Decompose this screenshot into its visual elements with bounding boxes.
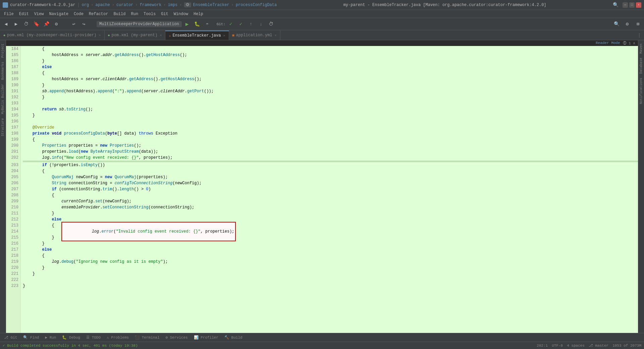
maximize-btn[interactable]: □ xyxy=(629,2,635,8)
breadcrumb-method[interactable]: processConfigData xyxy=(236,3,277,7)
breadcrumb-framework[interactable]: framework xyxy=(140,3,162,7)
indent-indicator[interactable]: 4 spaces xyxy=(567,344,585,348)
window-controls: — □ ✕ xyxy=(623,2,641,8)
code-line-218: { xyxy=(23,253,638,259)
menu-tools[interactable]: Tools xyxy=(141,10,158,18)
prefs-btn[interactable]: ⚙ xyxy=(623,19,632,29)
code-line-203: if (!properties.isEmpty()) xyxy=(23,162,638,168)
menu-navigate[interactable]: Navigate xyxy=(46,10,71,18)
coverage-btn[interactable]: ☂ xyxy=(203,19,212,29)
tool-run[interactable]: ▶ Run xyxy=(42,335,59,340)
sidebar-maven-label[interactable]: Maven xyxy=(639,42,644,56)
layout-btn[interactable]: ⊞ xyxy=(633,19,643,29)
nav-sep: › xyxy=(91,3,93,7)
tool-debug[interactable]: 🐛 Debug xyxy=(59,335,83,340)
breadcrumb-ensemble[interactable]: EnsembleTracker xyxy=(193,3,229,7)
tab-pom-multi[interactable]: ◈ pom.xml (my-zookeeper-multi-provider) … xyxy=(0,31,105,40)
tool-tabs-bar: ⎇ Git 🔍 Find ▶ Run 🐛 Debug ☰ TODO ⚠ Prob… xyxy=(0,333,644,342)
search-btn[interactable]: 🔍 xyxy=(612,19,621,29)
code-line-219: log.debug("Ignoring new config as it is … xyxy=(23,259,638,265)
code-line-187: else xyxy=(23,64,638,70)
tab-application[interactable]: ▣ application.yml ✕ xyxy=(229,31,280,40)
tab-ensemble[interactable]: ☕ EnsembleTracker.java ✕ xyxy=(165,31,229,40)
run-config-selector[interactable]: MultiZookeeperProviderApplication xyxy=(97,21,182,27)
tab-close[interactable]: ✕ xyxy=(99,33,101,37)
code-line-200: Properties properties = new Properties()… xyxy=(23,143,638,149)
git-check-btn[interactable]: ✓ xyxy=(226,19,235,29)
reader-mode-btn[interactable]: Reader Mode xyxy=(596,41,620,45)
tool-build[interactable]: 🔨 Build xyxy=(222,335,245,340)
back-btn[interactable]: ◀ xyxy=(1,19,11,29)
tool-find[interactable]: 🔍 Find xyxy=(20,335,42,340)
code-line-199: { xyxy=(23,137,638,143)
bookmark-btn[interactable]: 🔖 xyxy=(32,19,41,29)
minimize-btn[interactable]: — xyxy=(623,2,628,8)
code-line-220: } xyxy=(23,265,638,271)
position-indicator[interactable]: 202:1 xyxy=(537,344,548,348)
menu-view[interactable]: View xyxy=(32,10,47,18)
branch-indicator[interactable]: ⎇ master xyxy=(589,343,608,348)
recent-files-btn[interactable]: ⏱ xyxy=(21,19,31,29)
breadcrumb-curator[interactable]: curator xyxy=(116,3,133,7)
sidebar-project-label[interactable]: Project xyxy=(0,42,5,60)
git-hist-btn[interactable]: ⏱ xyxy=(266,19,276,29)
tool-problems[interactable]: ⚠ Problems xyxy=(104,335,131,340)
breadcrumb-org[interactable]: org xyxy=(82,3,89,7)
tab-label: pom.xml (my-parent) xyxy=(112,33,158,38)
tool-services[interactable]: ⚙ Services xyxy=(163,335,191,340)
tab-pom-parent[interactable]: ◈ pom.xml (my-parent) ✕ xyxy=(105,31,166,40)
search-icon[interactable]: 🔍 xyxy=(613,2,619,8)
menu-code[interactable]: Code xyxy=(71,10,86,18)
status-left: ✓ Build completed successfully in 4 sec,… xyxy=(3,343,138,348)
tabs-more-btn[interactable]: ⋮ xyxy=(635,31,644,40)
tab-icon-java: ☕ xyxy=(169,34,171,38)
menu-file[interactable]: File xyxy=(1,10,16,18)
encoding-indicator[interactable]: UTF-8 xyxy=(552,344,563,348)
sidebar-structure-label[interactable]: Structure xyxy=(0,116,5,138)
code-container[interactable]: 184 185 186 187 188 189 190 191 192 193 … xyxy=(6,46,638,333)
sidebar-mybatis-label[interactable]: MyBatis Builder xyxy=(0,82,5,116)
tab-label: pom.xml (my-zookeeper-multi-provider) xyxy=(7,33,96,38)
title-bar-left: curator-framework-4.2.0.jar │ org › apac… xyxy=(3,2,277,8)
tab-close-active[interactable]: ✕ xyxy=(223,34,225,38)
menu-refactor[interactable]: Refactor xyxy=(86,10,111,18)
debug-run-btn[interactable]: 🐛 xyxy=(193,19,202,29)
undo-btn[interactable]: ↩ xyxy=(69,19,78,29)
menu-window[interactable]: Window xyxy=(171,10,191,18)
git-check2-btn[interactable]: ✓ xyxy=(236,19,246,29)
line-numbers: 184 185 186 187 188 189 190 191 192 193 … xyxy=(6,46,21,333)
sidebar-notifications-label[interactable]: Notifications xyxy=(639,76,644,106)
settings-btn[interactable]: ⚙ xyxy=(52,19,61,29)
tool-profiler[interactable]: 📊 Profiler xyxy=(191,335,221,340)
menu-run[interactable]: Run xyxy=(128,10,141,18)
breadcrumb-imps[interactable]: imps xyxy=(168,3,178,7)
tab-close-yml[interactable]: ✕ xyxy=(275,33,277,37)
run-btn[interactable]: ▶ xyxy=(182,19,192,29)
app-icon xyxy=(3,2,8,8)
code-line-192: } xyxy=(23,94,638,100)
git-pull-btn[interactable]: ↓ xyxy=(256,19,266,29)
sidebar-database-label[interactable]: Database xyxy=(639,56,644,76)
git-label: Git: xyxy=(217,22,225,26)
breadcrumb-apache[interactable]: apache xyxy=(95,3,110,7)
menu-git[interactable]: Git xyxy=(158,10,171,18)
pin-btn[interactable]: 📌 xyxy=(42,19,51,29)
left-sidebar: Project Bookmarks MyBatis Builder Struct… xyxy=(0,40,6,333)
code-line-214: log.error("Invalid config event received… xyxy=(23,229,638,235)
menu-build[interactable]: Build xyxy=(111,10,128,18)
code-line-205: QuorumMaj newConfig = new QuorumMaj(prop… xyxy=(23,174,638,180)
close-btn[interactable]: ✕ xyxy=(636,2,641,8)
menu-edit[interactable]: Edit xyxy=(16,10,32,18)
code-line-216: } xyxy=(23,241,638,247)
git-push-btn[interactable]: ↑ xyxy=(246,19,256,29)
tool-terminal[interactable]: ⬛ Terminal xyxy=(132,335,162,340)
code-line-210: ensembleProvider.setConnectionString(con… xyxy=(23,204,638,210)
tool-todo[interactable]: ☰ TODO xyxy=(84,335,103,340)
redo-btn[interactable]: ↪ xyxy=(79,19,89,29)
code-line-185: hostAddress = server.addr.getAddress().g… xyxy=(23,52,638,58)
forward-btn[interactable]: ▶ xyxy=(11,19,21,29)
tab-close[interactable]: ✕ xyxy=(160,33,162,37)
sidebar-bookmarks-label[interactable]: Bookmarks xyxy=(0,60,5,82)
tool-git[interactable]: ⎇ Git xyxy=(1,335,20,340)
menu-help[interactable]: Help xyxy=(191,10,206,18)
==
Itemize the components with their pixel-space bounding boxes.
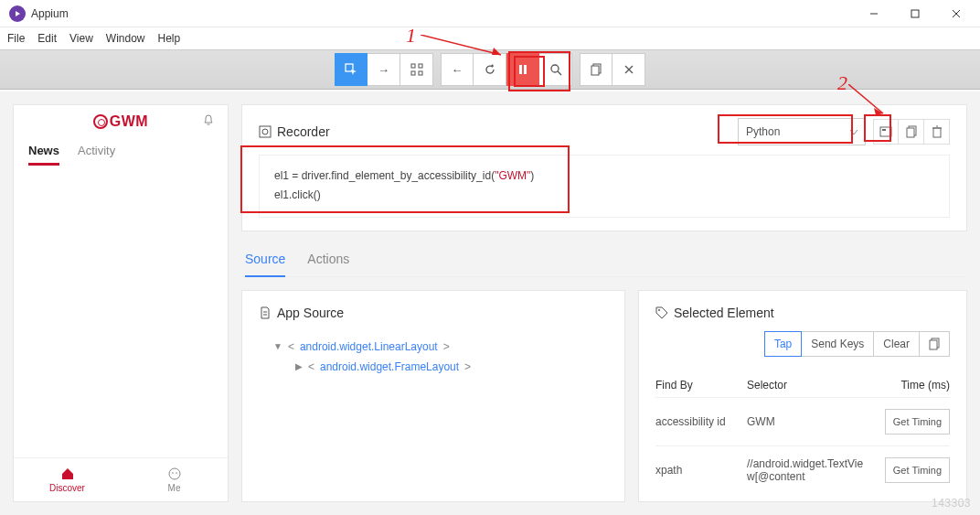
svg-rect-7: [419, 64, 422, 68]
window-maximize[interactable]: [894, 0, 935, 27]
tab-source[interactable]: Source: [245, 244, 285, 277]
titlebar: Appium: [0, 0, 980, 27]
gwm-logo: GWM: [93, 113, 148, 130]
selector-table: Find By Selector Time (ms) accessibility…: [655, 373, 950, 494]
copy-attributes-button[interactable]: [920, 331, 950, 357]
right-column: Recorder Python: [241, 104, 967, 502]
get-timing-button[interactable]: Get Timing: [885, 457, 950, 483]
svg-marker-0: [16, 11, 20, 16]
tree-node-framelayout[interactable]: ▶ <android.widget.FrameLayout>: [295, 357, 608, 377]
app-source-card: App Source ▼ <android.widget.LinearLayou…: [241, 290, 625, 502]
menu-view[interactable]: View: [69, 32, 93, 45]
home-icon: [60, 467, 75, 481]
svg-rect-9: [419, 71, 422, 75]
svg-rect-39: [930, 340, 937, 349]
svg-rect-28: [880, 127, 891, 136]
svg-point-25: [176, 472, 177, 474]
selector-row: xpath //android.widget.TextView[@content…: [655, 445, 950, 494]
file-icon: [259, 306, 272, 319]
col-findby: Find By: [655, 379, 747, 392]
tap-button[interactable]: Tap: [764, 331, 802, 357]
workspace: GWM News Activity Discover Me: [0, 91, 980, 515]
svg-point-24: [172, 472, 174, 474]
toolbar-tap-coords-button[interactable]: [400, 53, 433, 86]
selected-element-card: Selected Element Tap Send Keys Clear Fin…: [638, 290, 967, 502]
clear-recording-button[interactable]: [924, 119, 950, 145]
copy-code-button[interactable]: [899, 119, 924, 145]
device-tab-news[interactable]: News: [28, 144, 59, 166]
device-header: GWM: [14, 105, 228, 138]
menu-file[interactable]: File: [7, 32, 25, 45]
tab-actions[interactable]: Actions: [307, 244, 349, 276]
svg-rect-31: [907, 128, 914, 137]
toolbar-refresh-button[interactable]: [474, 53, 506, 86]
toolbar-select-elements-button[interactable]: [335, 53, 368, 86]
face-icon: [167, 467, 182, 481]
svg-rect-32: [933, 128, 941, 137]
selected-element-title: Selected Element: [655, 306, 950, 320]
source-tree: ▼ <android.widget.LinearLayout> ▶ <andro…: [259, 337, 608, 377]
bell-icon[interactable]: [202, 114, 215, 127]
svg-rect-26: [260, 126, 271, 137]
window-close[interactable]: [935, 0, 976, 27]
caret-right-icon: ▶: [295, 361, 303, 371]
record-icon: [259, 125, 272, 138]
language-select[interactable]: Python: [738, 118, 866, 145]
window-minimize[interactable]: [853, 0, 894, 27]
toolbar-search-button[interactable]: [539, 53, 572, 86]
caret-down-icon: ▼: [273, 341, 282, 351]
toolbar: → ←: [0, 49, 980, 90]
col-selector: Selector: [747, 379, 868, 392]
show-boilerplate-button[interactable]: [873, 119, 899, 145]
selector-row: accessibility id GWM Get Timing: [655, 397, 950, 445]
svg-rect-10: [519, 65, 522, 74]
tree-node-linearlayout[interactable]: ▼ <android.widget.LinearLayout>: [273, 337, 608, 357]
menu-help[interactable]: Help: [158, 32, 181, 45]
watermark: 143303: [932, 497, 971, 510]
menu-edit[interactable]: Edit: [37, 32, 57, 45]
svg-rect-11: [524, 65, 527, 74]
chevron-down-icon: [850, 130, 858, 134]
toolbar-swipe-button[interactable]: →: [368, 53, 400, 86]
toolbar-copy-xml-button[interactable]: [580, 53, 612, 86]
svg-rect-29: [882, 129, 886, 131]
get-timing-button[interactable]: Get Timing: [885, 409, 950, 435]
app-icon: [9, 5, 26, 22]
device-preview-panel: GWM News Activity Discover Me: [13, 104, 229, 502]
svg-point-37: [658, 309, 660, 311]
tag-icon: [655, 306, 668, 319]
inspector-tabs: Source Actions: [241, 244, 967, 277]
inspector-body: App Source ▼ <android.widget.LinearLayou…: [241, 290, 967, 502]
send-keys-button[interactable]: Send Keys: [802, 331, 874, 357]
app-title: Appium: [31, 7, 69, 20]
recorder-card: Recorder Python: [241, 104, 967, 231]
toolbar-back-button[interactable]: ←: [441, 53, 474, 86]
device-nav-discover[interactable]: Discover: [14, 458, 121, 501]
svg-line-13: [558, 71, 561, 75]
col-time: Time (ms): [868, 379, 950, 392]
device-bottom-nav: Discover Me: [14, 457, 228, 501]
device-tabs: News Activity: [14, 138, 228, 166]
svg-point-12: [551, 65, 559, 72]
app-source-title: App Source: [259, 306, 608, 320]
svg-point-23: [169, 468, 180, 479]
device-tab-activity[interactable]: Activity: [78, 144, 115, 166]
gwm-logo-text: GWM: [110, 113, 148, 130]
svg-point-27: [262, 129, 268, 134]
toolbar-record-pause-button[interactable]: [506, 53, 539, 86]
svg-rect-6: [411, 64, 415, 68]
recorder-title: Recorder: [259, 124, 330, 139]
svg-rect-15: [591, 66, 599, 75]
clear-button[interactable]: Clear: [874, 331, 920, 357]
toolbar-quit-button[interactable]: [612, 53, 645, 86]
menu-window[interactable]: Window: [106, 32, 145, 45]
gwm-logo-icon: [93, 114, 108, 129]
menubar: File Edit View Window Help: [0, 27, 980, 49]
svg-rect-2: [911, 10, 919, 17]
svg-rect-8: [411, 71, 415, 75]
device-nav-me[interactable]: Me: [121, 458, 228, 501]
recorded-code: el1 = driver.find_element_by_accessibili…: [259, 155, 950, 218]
...
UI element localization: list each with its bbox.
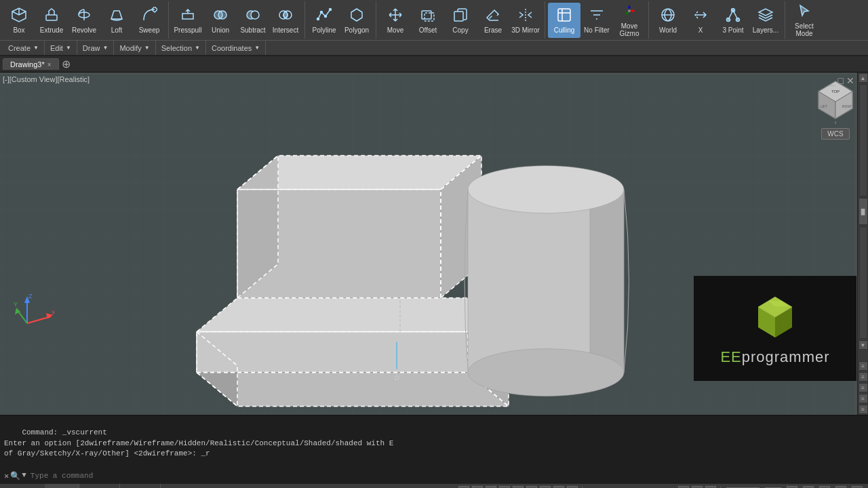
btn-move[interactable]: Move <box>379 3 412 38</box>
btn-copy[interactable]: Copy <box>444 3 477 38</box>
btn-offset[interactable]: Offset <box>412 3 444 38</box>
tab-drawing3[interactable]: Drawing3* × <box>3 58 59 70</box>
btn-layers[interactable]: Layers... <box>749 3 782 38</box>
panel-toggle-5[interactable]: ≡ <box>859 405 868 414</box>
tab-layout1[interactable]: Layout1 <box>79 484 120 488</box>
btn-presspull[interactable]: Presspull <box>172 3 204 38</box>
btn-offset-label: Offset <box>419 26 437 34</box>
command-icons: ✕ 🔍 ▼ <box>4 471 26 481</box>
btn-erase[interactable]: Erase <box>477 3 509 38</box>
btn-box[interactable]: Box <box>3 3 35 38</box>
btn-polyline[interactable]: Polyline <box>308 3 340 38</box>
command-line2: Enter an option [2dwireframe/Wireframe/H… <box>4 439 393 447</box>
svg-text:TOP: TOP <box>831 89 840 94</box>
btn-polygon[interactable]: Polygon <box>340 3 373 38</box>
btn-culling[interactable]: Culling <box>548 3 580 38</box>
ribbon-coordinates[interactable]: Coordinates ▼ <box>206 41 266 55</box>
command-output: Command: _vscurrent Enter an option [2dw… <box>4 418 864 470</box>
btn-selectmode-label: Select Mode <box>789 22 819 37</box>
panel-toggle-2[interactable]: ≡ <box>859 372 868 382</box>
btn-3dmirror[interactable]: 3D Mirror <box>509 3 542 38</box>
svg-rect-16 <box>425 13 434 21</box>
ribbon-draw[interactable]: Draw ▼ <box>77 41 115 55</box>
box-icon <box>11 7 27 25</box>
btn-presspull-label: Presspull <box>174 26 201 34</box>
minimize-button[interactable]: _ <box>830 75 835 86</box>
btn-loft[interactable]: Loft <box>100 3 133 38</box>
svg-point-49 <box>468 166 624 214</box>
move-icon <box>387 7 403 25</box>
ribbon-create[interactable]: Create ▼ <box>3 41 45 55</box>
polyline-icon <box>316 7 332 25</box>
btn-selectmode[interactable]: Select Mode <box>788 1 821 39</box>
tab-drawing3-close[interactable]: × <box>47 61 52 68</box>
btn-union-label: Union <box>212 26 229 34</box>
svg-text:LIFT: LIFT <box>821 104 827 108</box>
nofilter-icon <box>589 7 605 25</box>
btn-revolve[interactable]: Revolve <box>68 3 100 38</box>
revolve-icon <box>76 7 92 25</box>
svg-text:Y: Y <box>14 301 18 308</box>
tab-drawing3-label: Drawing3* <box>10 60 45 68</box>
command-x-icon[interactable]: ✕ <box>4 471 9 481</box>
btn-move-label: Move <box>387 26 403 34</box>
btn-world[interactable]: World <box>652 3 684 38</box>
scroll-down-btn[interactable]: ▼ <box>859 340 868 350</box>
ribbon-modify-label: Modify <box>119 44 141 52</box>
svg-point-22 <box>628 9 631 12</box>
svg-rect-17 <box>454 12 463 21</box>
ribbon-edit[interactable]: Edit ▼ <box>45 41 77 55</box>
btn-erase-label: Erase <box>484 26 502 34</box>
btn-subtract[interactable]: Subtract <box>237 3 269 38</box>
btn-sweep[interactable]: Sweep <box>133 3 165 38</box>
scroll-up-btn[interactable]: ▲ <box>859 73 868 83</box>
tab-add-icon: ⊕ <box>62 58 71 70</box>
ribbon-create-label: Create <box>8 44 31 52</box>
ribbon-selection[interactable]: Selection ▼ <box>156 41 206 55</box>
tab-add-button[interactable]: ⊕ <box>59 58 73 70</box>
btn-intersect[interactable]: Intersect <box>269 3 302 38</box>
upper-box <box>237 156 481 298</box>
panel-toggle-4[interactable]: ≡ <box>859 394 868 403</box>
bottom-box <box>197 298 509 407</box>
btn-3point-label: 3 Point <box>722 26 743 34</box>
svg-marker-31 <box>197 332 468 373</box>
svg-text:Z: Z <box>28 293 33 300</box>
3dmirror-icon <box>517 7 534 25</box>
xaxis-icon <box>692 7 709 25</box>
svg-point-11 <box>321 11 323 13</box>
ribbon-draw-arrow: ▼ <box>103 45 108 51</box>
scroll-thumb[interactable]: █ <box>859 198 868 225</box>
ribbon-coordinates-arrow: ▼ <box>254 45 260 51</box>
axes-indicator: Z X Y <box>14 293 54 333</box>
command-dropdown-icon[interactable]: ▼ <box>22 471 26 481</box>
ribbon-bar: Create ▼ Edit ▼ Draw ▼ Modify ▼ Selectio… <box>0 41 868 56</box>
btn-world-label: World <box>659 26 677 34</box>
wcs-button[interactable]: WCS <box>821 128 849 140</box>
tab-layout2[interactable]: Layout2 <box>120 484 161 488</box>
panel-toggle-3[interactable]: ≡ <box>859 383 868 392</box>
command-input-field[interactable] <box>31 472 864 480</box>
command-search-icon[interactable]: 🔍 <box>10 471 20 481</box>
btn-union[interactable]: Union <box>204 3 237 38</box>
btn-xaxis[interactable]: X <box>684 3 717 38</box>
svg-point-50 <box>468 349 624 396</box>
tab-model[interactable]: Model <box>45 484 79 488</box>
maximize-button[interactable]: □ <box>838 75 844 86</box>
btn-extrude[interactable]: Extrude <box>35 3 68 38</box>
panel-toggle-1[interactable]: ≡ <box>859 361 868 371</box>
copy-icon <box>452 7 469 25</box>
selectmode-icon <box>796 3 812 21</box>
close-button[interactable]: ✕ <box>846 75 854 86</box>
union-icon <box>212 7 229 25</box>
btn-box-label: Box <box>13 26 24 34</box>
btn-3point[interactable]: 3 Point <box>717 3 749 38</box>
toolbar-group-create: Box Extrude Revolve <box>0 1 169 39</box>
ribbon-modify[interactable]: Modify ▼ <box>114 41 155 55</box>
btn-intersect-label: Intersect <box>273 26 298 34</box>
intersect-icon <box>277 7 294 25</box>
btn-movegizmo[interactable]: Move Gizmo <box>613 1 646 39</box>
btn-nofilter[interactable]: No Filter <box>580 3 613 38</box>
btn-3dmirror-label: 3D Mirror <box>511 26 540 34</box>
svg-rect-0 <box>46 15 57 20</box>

:: WHAT IS REQUIRED ::
Answer with a single number: how many lines above hold the word "Timing"?

:: YOUR RESPONSE ::
3